On 2016-02-24 17:52:37 -0300, Alvaro Herrera wrote:
> chris.tessels@inergy.nl wrote:
>
> > Core was generated by `postgres: mailinfo_ow mailinfo_ods 10.50.6.6(4188'.
> > Program terminated with signal 11, Segmentation fault.
> >
> > #0 MinimumActiveBackends (min=50) at procarray.c:2472
> > 2472 if (pgxact->xid == InvalidTransactionId)
>
> It's not surprising that you're not able to make this crash
> consistently, because it looks like the problem might be in concurrent
> modifications to the PGXACT array. This routine, MinimumActiveBackends,
> walks the PGPROC array explicitely without locks. There are comments
> indicating that this is safe, but evidently something has slipped in
> there.
>
> Apparently this code is trying to dereference an invalid pgxact, but
> it's not clear to me how this happens. Those structs are allocated in
> advance, and they are referenced in the code via array indexes, so even
> if the pgxact doesn't actually hold data about a valid transaction,
> dereferencing the XID shouldn't cause a crash.
Well, that code is pretty, uh, questionable. E.g. for
int pgprocno = arrayP->pgprocnos[index];
volatile PGPROC *proc = &allProcs[pgprocno];
volatile PGXACT *pgxact = &allPgXact[pgprocno];
there's no guarantee that pgprocno is actually the same index for both
lookups and the following
if (pgprocno == -1)
continue; /* do not count deleted entries */
check.
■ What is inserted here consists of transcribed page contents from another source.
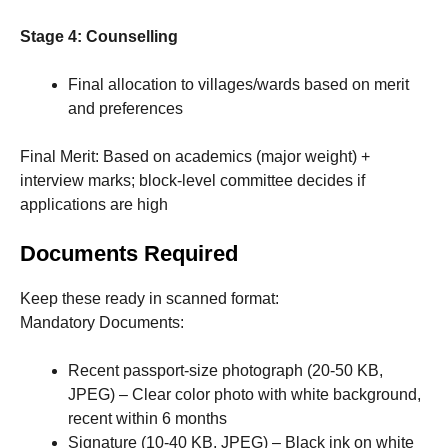
Stage 4: Counselling
Final allocation to villages/wards based on merit
and preferences
Final Merit: Based on academics (major weight) +
interview marks; block-level committee decides if
applications are high
Documents Required
Keep these ready in scanned format:
Mandatory Documents:
Recent passport-size photograph (20-50 KB,
JPEG) – Clear color photo with white background,
recent within 6 months
Signature (10-40 KB, JPEG) – Black ink on white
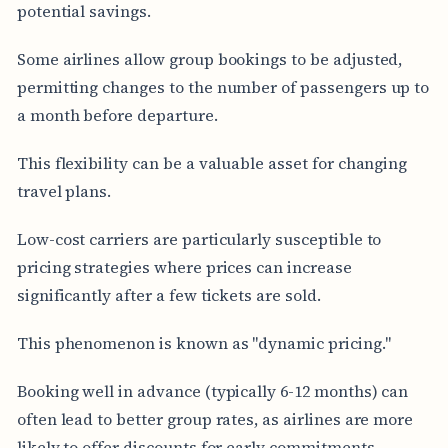
potential savings.
Some airlines allow group bookings to be adjusted,
permitting changes to the number of passengers up to
a month before departure.
This flexibility can be a valuable asset for changing
travel plans.
Low-cost carriers are particularly susceptible to
pricing strategies where prices can increase
significantly after a few tickets are sold.
This phenomenon is known as "dynamic pricing."
Booking well in advance (typically 6-12 months) can
often lead to better group rates, as airlines are more
likely to offer discounts for early commitments.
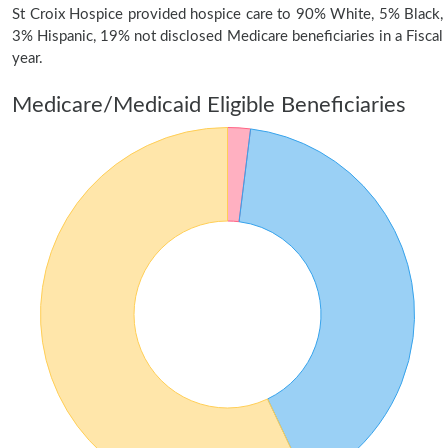
St Croix Hospice provided hospice care to 90% White, 5% Black,
3% Hispanic, 19% not disclosed Medicare beneficiaries in a Fiscal
year.
Medicare/Medicaid Eligible Beneficiaries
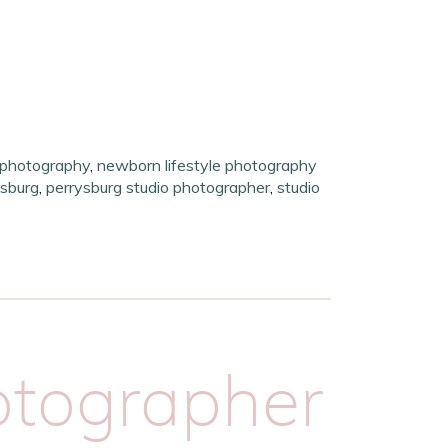
 photography
,
newborn lifestyle photography
sburg
,
perrysburg studio photographer
,
studio
tographer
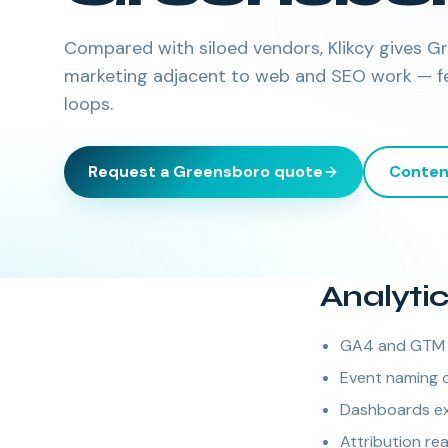
Compared with siloed vendors, Klikcy gives 
marketing adjacent to web and SEO work — few
loops.
Request a
Greensboro
quote
Conten
Analyti
GA4 and GTM i
Event naming 
Dashboards exe
Attribution re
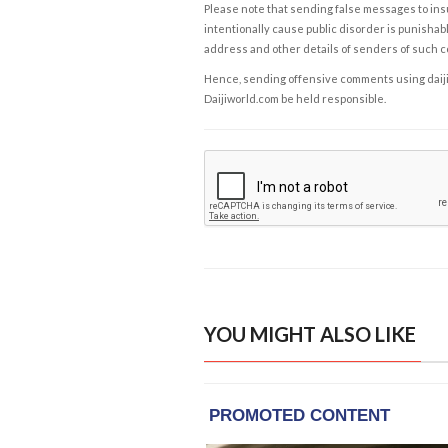
Please note that sending false messages to insu
intentionally cause public disorder is punishable
address and other details of senders of such 
Hence, sending offensive comments using daijiwor
Daijiworld.com be held responsible.
YOU MIGHT ALSO LIKE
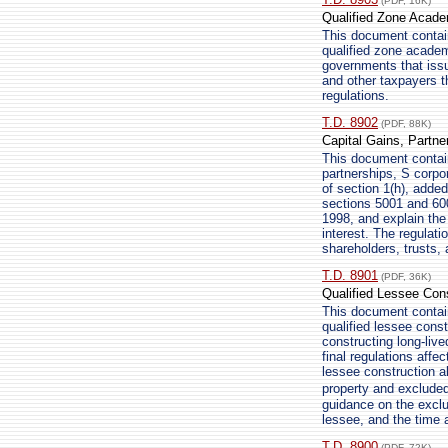
(PDF, 16K)
Qualified Zone Academ
This document contain
qualified zone academ
governments that iss
and other taxpayers t
regulations.
T.D. 8902
(PDF, 88K)
Capital Gains, Partne
This document contains
partnerships, S corpor
of section 1(h), adde
sections 5001 and 600
1998, and explain the 
interest. The regulati
shareholders, trusts, 
T.D. 8901
(PDF, 36K)
Qualified Lessee Con
This document contain
qualified lessee cons
constructing long-liv
final regulations affe
lessee construction a
property and excluded
guidance on the exclu
lessee, and the time 
T.D. 8900
(PDF, 72K)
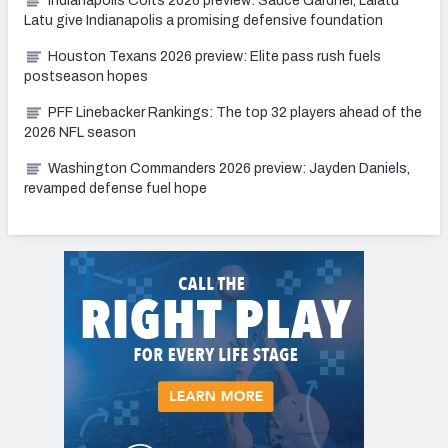
Indianapolis Colts 2026 preview: Sauce Gardner, Laiatu
Latu give Indianapolis a promising defensive foundation
Houston Texans 2026 preview: Elite pass rush fuels
postseason hopes
PFF Linebacker Rankings: The top 32 players ahead of the
2026 NFL season
Washington Commanders 2026 preview: Jayden Daniels,
revamped defense fuel hope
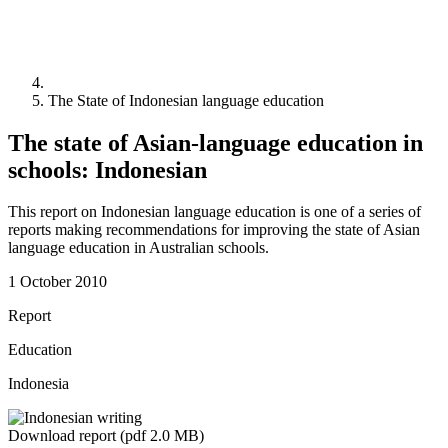
The State of Indonesian language education
The state of Asian-language education in
schools: Indonesian
This report on Indonesian language education is one of a series of
reports making recommendations for improving the state of Asian
language education in Australian schools.
1 October 2010
Report
Education
Indonesia
Download report (pdf 2.0 MB)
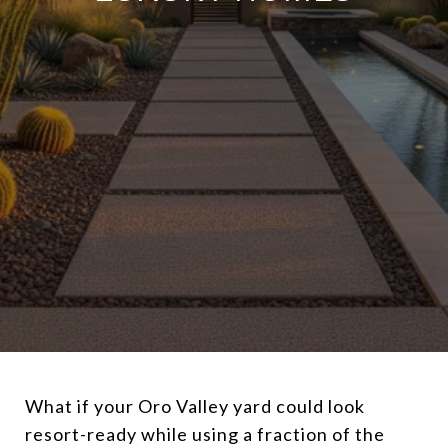
What if your Oro Valley yard could look
resort-ready while using a fraction of the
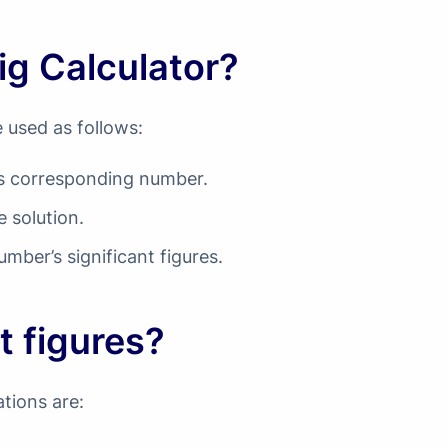
ig Calculator?
e used as follows:
d’s corresponding number.
e solution.
umber’s significant figures.
t figures?
ations are:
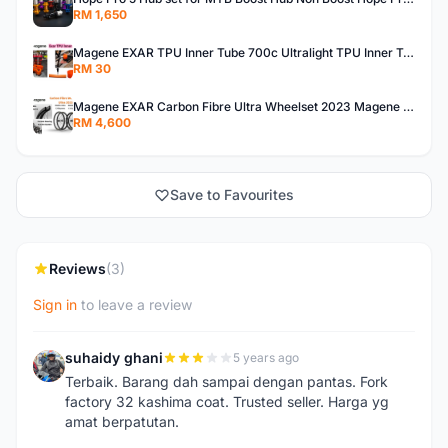
RM 1,650
Magene EXAR TPU Inner Tube 700c Ultralight TPU Inner Tube Magene TPU Inner Tube
RM 30
Magene EXAR Carbon Fibre Ultra Wheelset 2023 Magene Exar Wheelset Ultra
RM 4,600
Save to Favourites
Reviews
(3)
Sign in
to leave a review
suhaidy ghani
5 years ago
S
Terbaik. Barang dah sampai dengan pantas. Fork
factory 32 kashima coat. Trusted seller. Harga yg
amat berpatutan.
It's perfectly reasonable for a compiler to reload pgprocno from
memory, or just always reference it via memory.
I presume what happened here is that initially arrayP->pgprocnos[index]
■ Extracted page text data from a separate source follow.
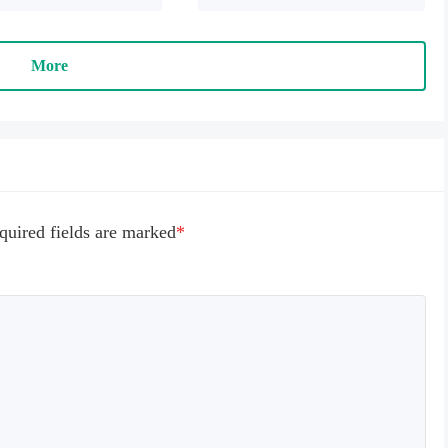
racters can't die 

y use will increase (please 
y banknotes, the banknotes 
More
duced, and it cannot be 
r the negative number) 
e game is running for the 
, and will ask the floating 
oating level, please find 
n the list, choose Open, 
n the game.
quired fields are marked
*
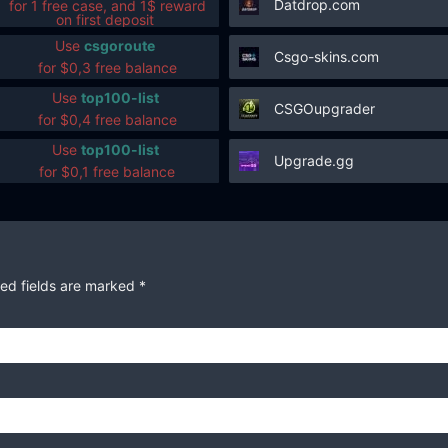
Datdrop.com
for 1 free case, and 1$ reward
on first deposit
Use
csgoroute
Csgo-skins.com
for $0,3 free balance
Use
top100-list
CSGOupgrader
for $0,4 free balance
Use
top100-list
Upgrade.gg
for $0,1 free balance
ed fields are marked
*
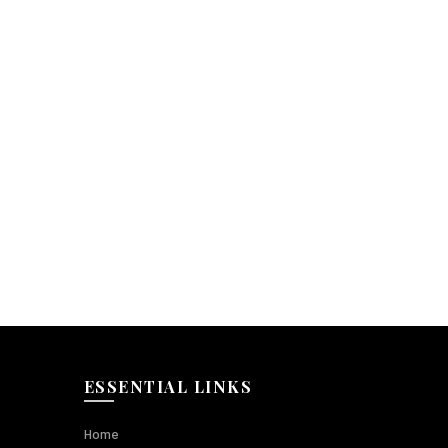
ESSENTIAL LINKS
Home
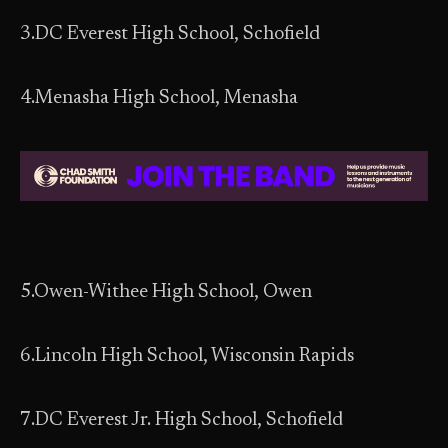
3.DC Everest High School, Schofield
4.Menasha High School, Menasha
5.Owen-Withee High School, Owen
6.Lincoln High School, Wisconsin Rapids
7.DC Everest Jr. High School, Schofield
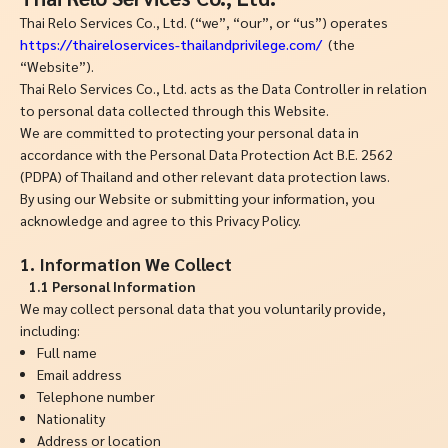
Thai Relo Services Co., Ltd. (“we”, “our”, or “us”) operates
https://thaireloservices-thailandprivilege.com/
(the
“Website”).
Thai Relo Services Co., Ltd. acts as the Data Controller in relation
to personal data collected through this Website.
We are committed to protecting your personal data in
accordance with the Personal Data Protection Act B.E. 2562
(PDPA) of Thailand and other relevant data protection laws.
By using our Website or submitting your information, you
acknowledge and agree to this Privacy Policy.
1. Information We Collect
1.1 Personal Information
We may collect personal data that you voluntarily provide,
including:
Full name
Email address
Telephone number
Nationality
Address or location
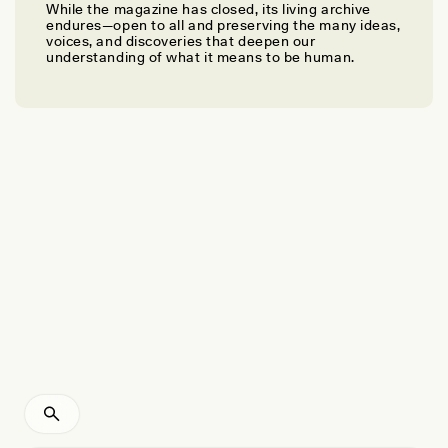
While the magazine has closed, its living archive
PEGGY LEVITT
endures—open to all and preserving the many ideas,
Why We Need Transnational Social Protection for
voices, and discoveries that deepen our
understanding of what it means to be human.
Migrants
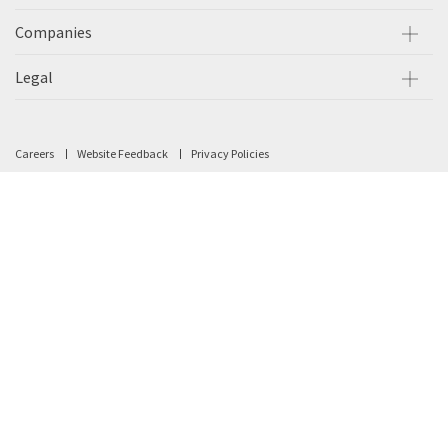
Companies
Legal
Careers
Website Feedback
Privacy Policies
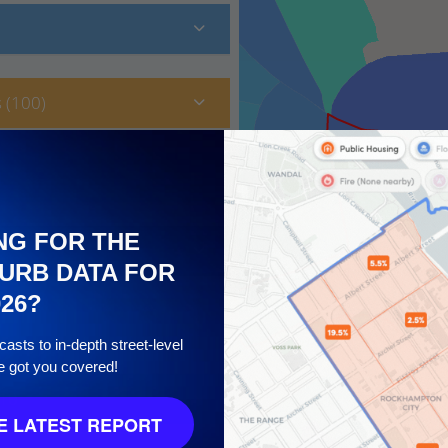
 (100)
NG FOR THE
URB DATA FOR
026?
asts to in-depth street-level
e got you covered!
 10
 LATEST REPORT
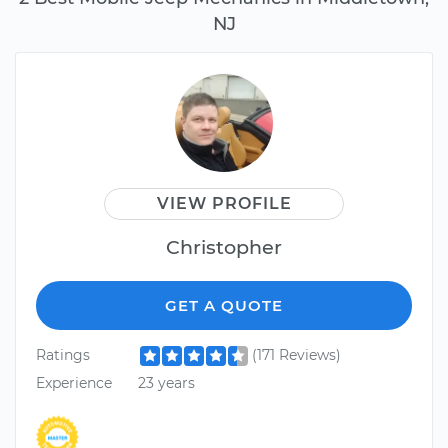
NJ
VIEW PROFILE
Christopher
GET A QUOTE
Ratings
(171 Reviews)
Experience
23 years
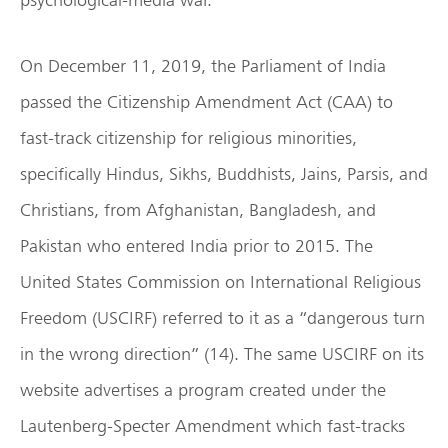
On December 11, 2019, the Parliament of India
passed the Citizenship Amendment Act (CAA) to
fast-track citizenship for religious minorities,
specifically Hindus, Sikhs, Buddhists, Jains, Parsis, and
Christians, from Afghanistan, Bangladesh, and
Pakistan who entered India prior to 2015. The
United States Commission on International Religious
Freedom (USCIRF) referred to it as a “dangerous turn
in the wrong direction” (14). The same USCIRF on its
website advertises a program created under the
Lautenberg-Specter Amendment which fast-tracks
was -1, but by the time if (pgprocno == -1) is reached, it changed to a
different value.
It's also really crummy that we're doing the PGPROC/PGXACT lookups
before checking whether pgprocno is -1.
At the very least ISTM that we have to make pgprocno volatile (or use a
memory barrier - but we don't have sufficient support for those in the
older branches), and move the PGPROC/PGXACT lookups after the == -1
check.
Andres